*What to do*:
Every line of the listing is to be returned exactly as given.

Start of Excerpted records

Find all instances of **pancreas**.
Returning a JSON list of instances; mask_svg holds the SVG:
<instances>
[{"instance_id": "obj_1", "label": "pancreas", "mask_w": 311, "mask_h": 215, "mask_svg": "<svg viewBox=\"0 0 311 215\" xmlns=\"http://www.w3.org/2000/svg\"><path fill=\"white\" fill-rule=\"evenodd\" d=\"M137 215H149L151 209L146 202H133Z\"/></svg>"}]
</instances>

End of Excerpted records

*Response area*:
Find all instances of **pancreas**.
Returning a JSON list of instances; mask_svg holds the SVG:
<instances>
[{"instance_id": "obj_1", "label": "pancreas", "mask_w": 311, "mask_h": 215, "mask_svg": "<svg viewBox=\"0 0 311 215\" xmlns=\"http://www.w3.org/2000/svg\"><path fill=\"white\" fill-rule=\"evenodd\" d=\"M137 215H149L151 209L146 202H133Z\"/></svg>"}]
</instances>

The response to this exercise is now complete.